Search the entries below for "target", and copy each line where it appears.
****************
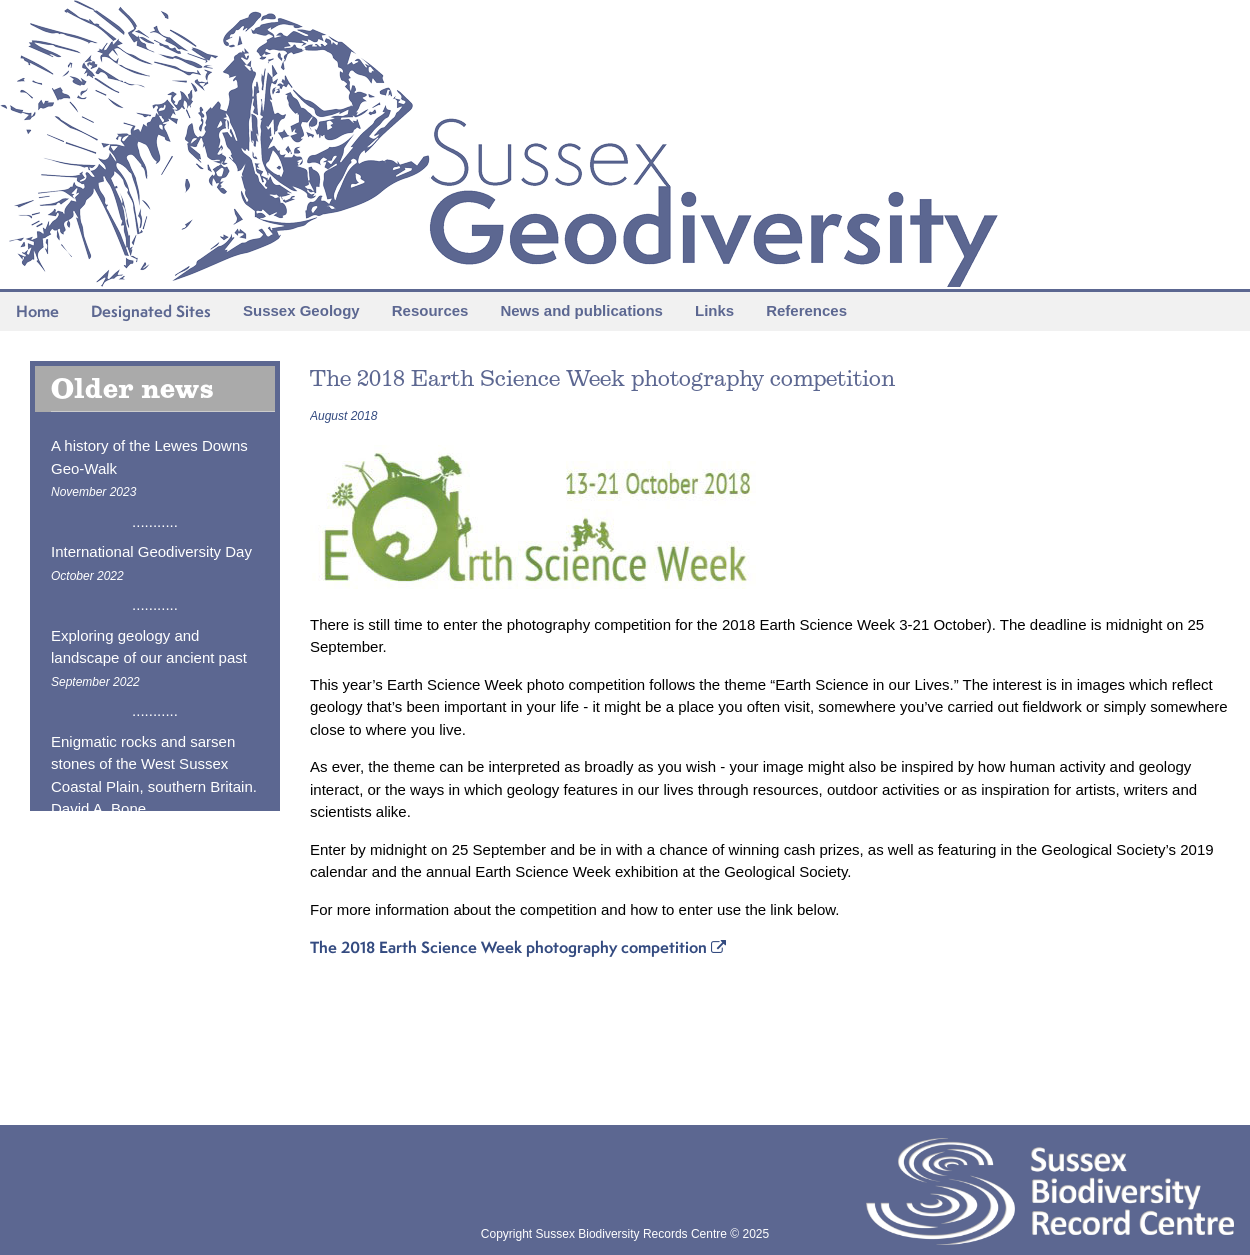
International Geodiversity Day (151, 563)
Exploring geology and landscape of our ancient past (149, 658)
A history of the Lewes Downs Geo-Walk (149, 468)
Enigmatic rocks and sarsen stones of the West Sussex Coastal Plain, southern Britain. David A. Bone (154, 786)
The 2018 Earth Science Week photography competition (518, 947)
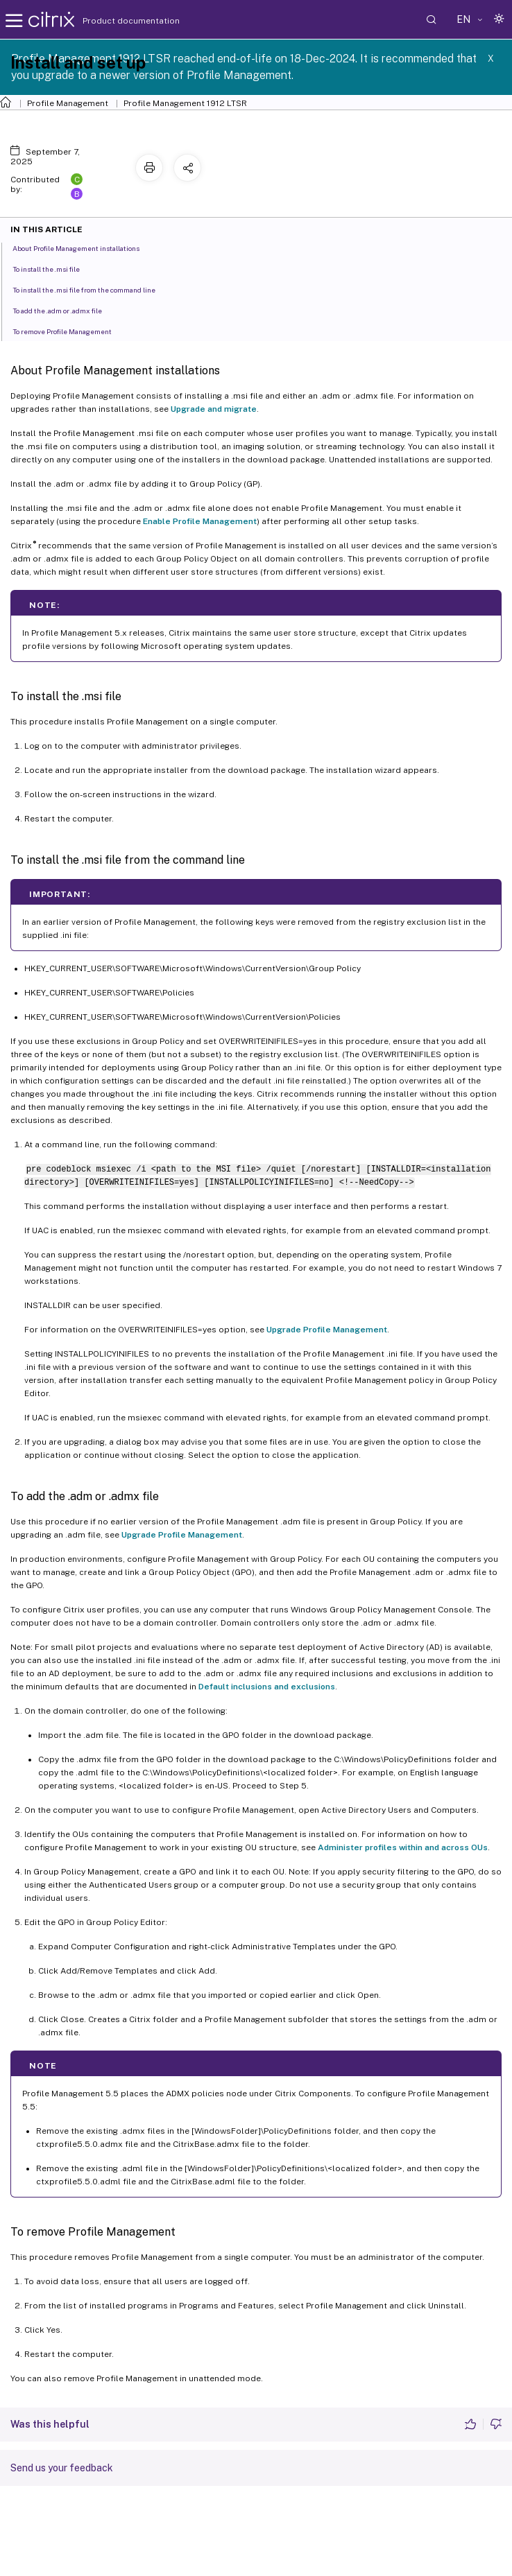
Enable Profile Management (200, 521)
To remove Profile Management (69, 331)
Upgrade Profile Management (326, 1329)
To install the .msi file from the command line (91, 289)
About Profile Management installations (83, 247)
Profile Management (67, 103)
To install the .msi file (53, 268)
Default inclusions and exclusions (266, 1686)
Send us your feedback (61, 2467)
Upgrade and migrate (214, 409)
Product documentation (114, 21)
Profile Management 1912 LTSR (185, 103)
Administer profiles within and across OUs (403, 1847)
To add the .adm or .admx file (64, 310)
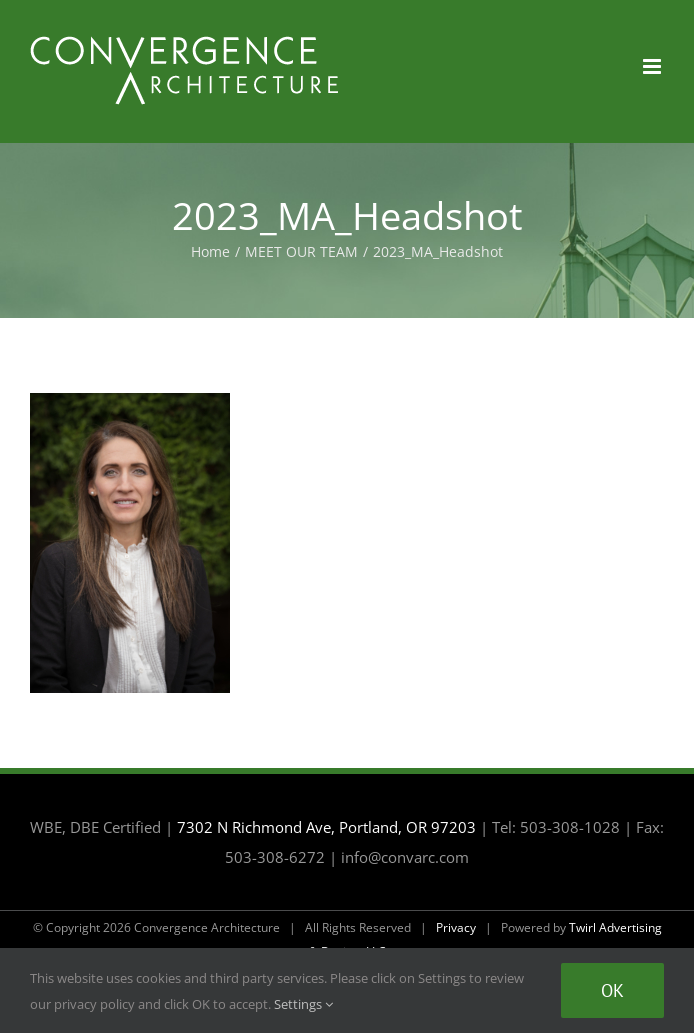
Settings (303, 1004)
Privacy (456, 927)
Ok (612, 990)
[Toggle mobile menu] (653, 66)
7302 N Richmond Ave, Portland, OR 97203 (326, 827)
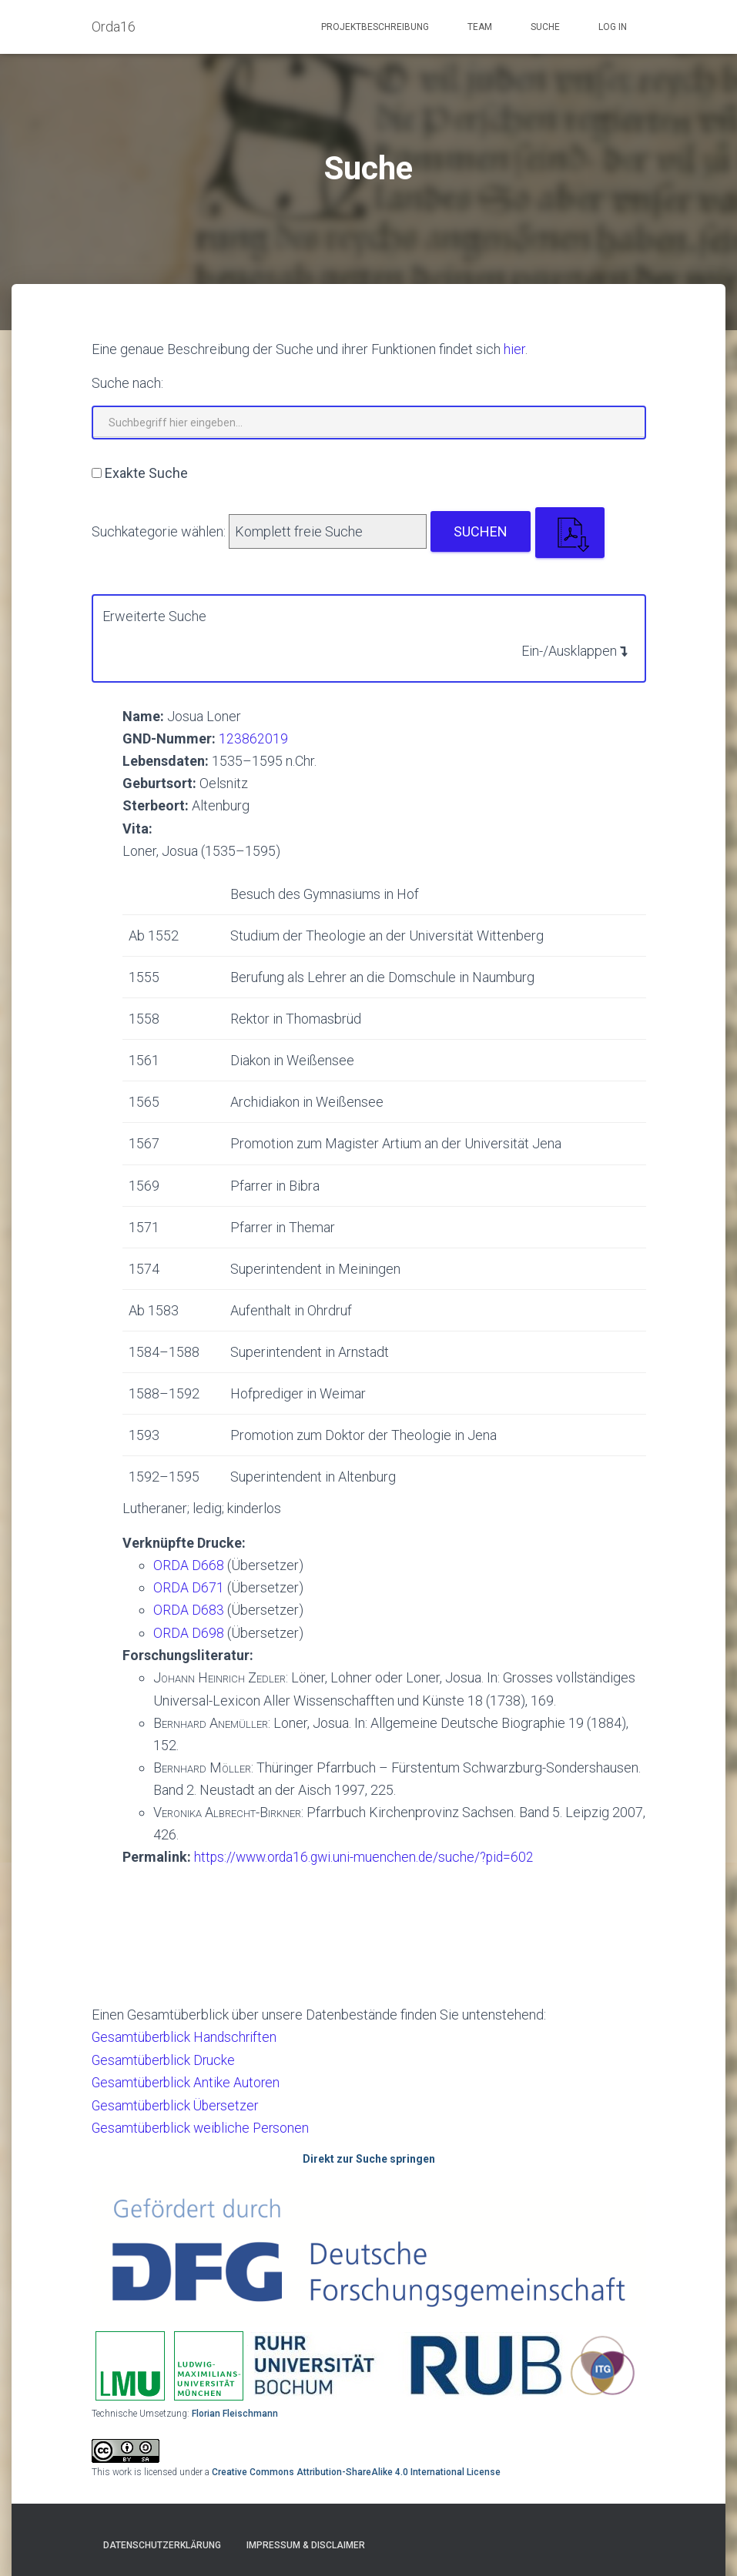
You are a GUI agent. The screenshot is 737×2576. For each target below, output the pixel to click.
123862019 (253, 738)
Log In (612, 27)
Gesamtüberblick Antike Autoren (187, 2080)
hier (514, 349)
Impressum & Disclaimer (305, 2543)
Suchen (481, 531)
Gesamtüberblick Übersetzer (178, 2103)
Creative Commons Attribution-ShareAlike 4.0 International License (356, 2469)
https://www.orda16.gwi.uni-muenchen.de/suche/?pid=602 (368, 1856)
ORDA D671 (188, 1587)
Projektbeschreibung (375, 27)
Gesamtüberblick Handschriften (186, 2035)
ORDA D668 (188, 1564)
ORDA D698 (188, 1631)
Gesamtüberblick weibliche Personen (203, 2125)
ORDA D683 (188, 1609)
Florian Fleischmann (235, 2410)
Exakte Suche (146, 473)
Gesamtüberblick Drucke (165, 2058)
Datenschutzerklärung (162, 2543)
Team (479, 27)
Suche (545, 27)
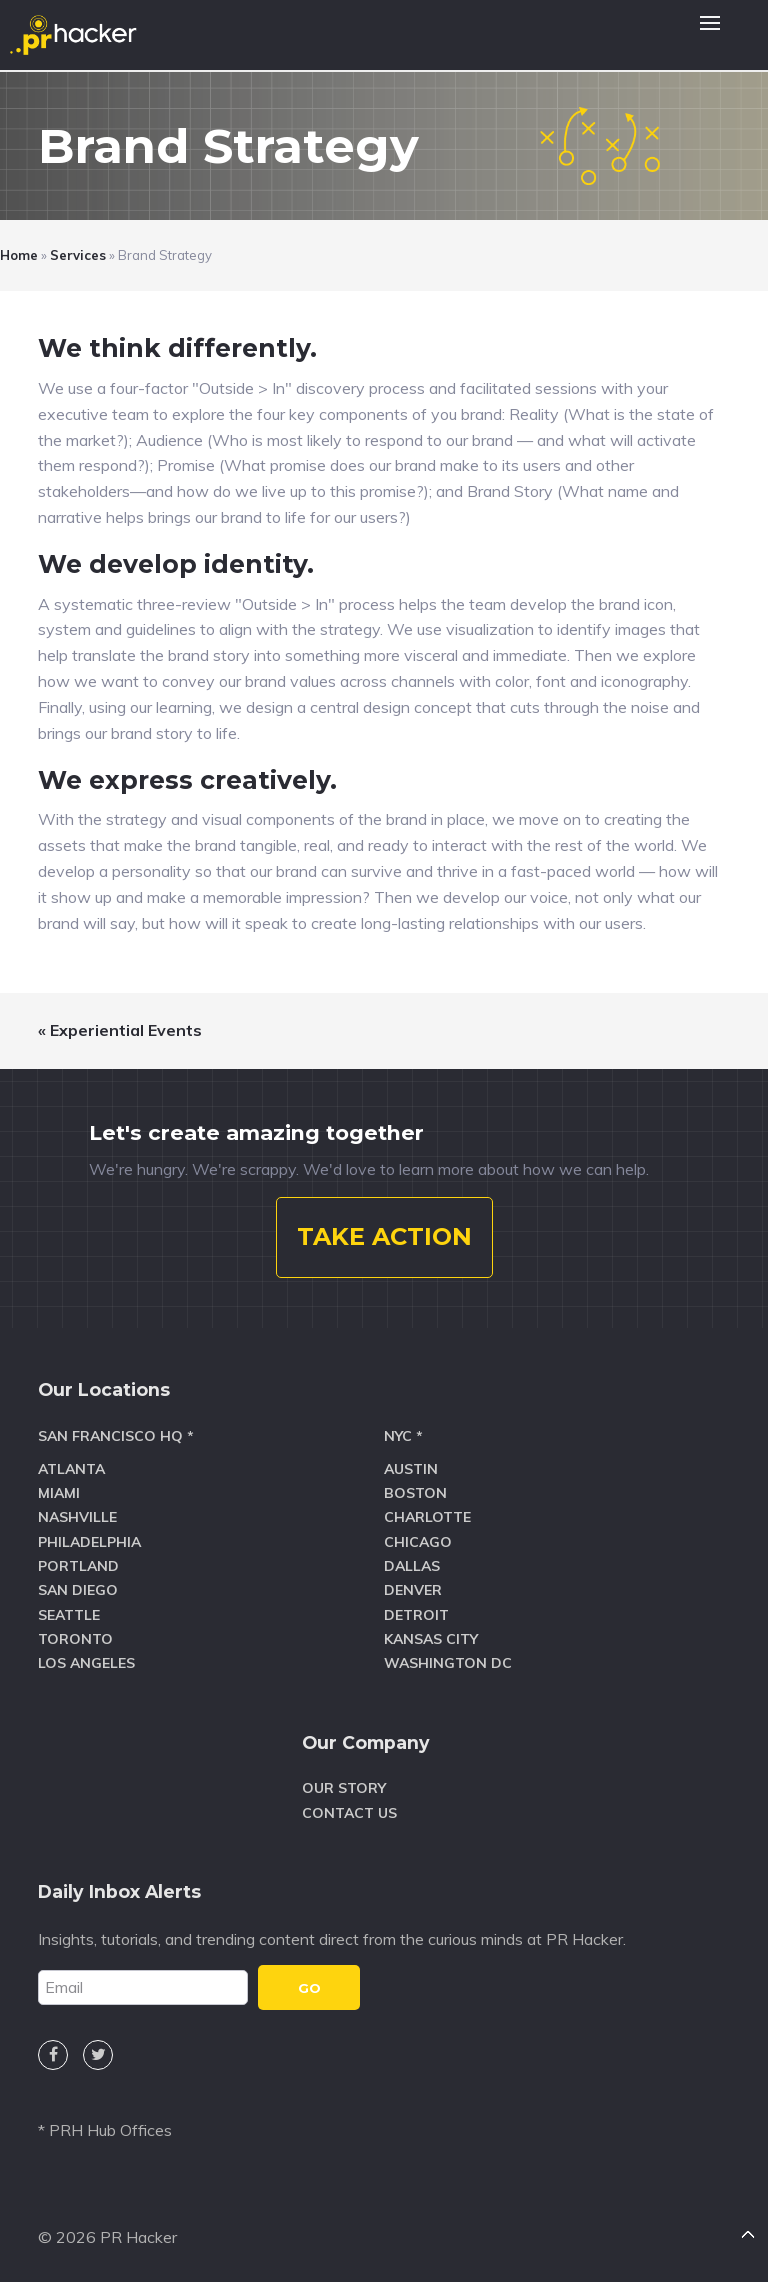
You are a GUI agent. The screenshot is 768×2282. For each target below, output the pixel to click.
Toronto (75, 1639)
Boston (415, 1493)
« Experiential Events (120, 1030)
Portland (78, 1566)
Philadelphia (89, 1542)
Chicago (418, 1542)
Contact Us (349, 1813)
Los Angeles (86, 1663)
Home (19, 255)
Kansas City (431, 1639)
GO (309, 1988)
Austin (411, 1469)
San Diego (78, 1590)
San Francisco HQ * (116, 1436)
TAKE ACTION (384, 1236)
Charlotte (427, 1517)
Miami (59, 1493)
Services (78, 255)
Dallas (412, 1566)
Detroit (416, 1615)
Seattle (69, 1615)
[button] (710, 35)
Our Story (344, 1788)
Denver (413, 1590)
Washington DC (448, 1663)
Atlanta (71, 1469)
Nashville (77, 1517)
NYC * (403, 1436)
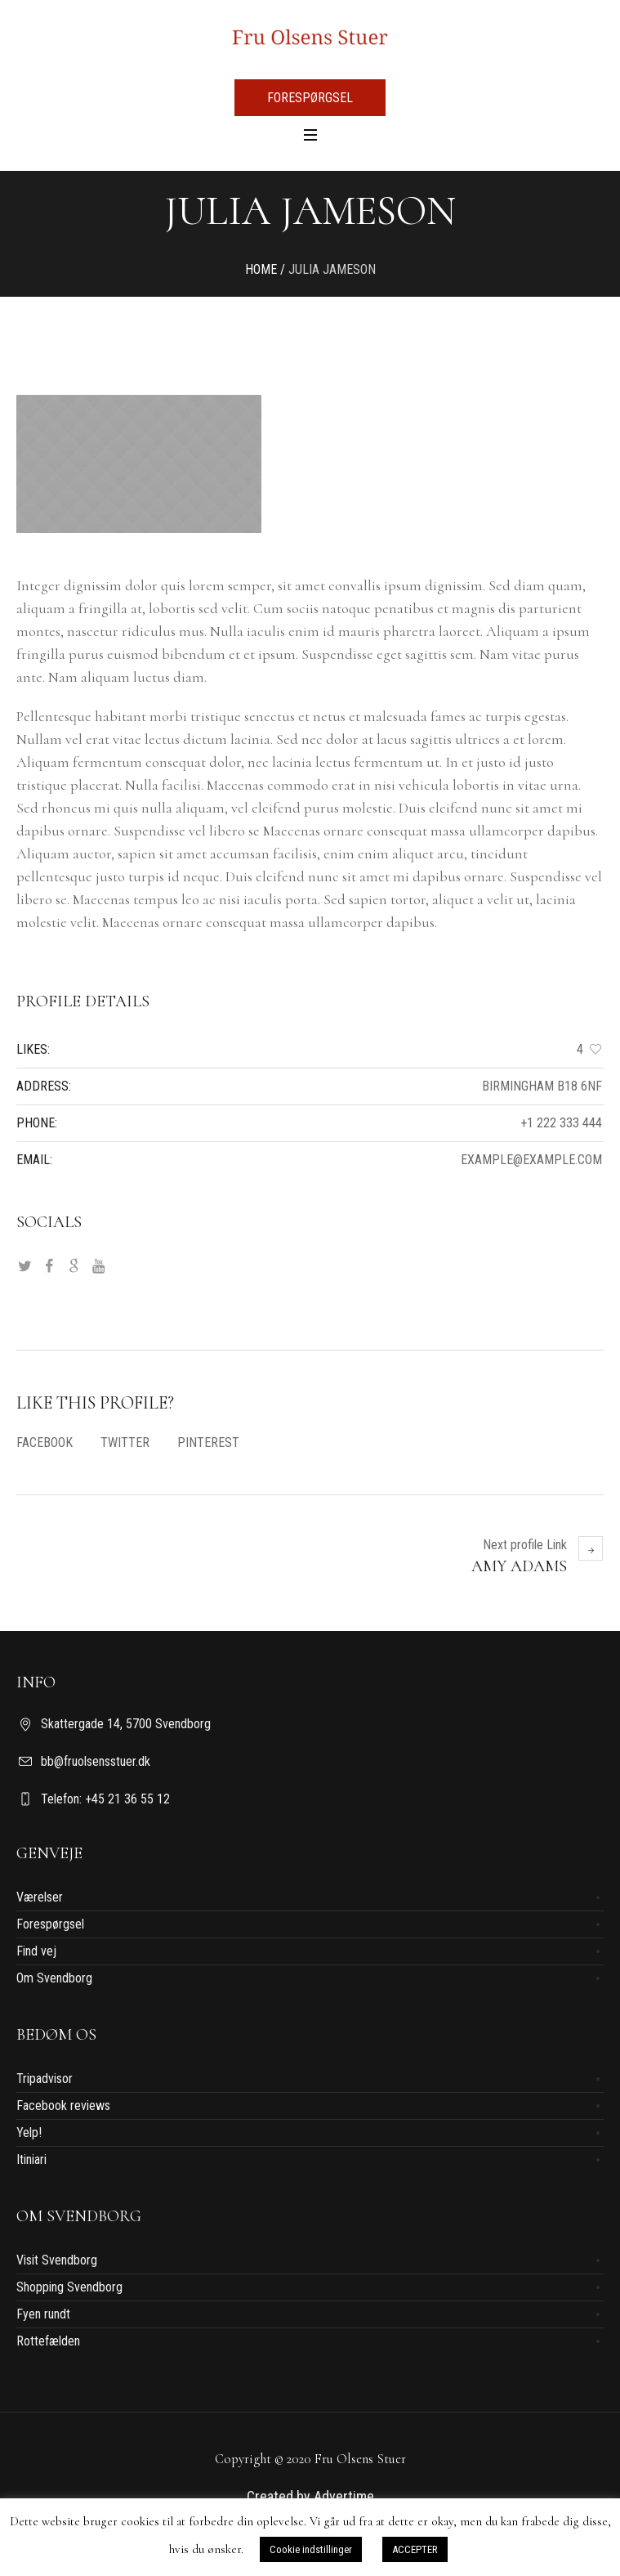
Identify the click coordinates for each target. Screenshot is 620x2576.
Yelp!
****************
### THE ANSWER:
You are a GUI agent. The screenshot is 737×2576. For each target below, output the pixel to click.
You are a GUI agent. The screenshot is 768×2282. For each target below, output the pixel to click.
Identify the click coordinates for each target. Screenshot is 620x2576.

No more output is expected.